The United Arab Emirates (UAE) are a collection of individual Islamic entities that function essentially as monarchies, with a degree of collective decision-making at the national level. The nation is explicitly Islamic, with Islam being the state religion and Islamic religious law being the main source of legislation. There is codified freedom of religion, only with the vague exception that it does not extend to violations of "public morals." Legislation against blaspheming Islam exists, as well as against "condoning or encouraging sin," which would apply to both blasphemers and apostates.
Being situated on the Arabian Peninsula, the lands that today encompass the United Arab Emirates were Islamized early, beginning during the life of the Prophet Muhammad. Since then, the region existed under mostly constant Islamic rule of one form or another.

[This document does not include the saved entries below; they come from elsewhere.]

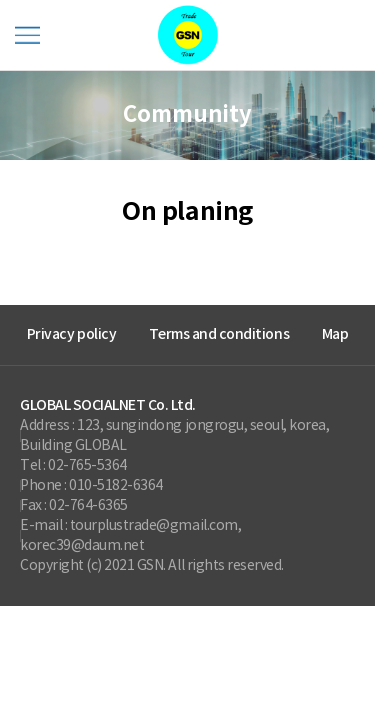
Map (335, 334)
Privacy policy (71, 334)
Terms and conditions (219, 334)
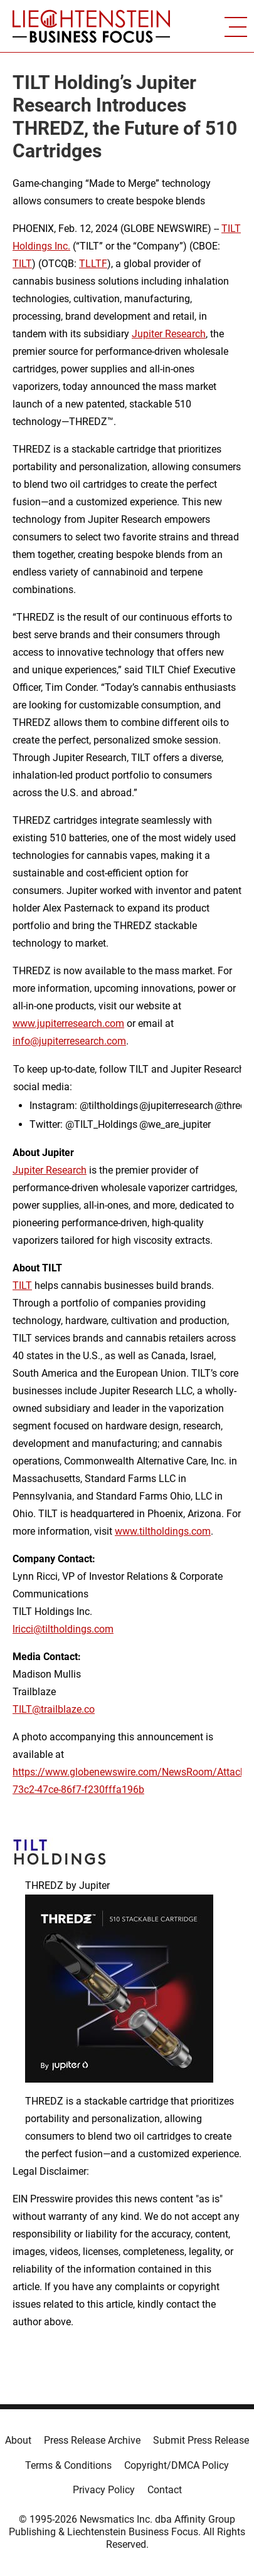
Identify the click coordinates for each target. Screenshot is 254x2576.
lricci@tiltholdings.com (63, 1629)
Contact (164, 2490)
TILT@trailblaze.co (54, 1709)
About (18, 2440)
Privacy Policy (104, 2490)
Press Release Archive (92, 2440)
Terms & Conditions (68, 2465)
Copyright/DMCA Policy (176, 2465)
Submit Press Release (201, 2440)
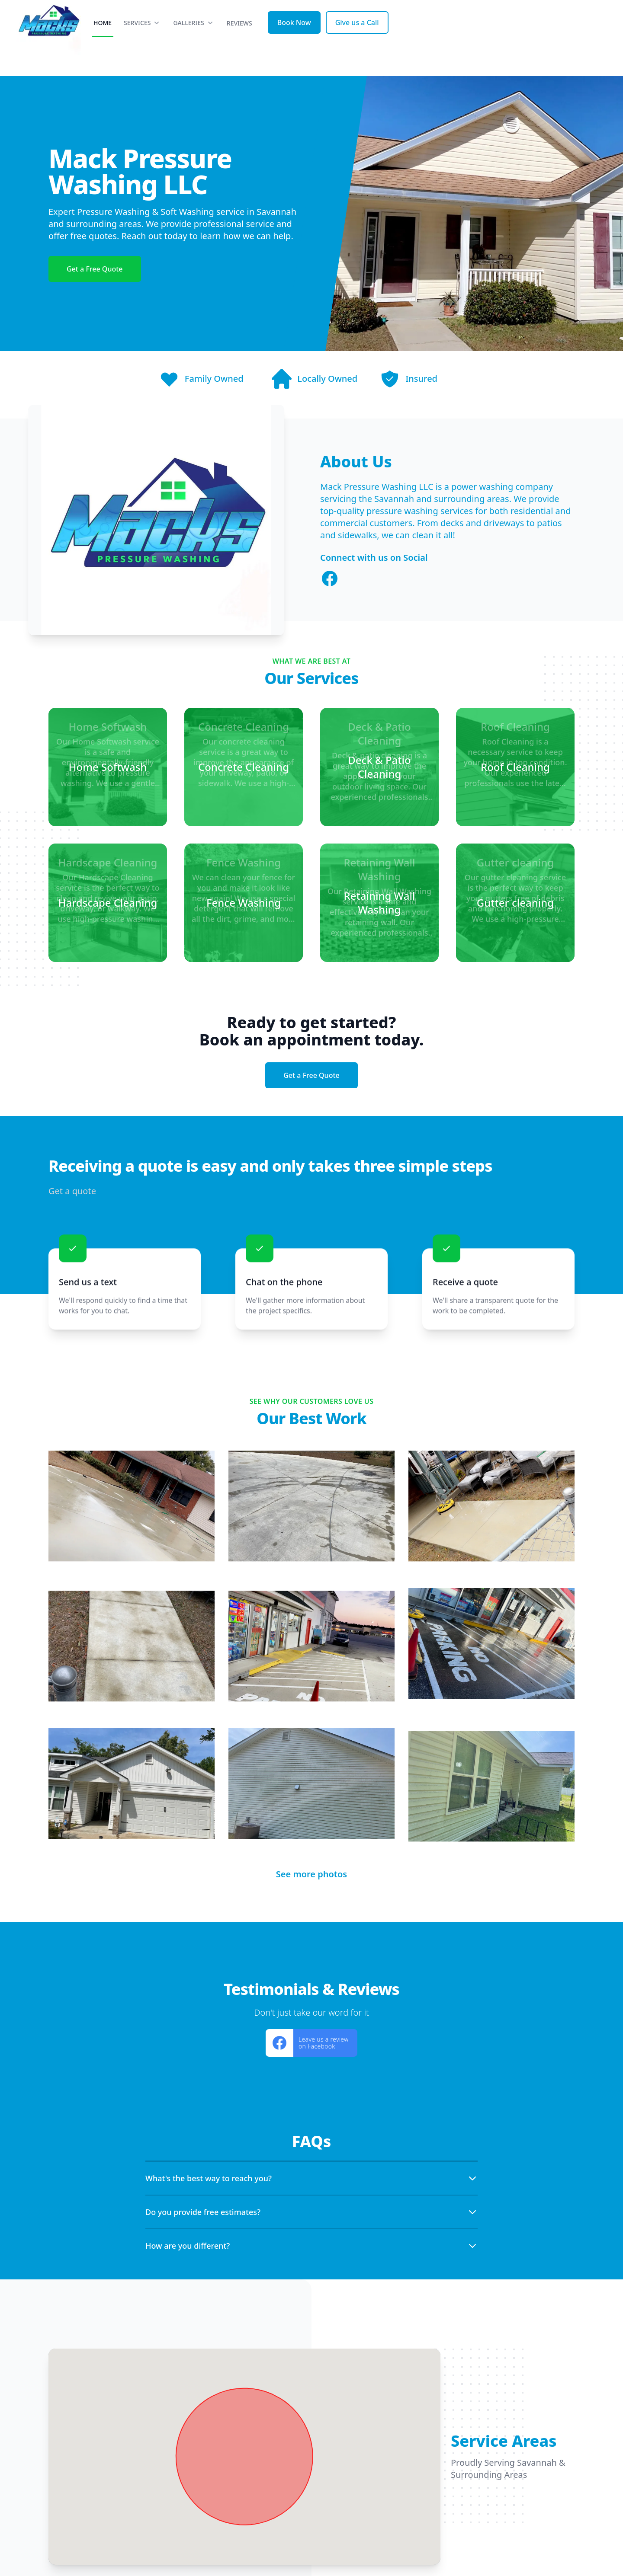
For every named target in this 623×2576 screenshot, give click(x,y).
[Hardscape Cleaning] (107, 903)
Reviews (425, 39)
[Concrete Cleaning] (243, 767)
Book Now (480, 38)
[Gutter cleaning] (515, 903)
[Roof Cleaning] (515, 767)
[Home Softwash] (107, 767)
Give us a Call (543, 38)
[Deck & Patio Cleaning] (379, 767)
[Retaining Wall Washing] (379, 903)
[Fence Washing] (243, 903)
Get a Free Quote (95, 269)
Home (288, 38)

Notable exceptions include periods of Portuguese and British incursion and colonization.
The current constitution dates from 1971, when the region gained its independence from Britain and the formal entity of the United Arab Emirates was established. This founding document ensured that the region and its politics would retain their historical Islamic character and legacy, establishing Islam as the state religion and Islamic religious law as the main source of legislation.
The current penal code punishes blasphemy against Islam's practices and doctrines specifically with fines and imprisonment, and the same punishment extends to blasphemy against recognized religious groups (there are separate provisions for both). The nation, being essentially theocratic, also long codified the death penalty for hudud crimes, which includes apostasy; however, in 2020, some moderating reforms were introduced, and apostasy is no longer explicitly/officially punishable by death.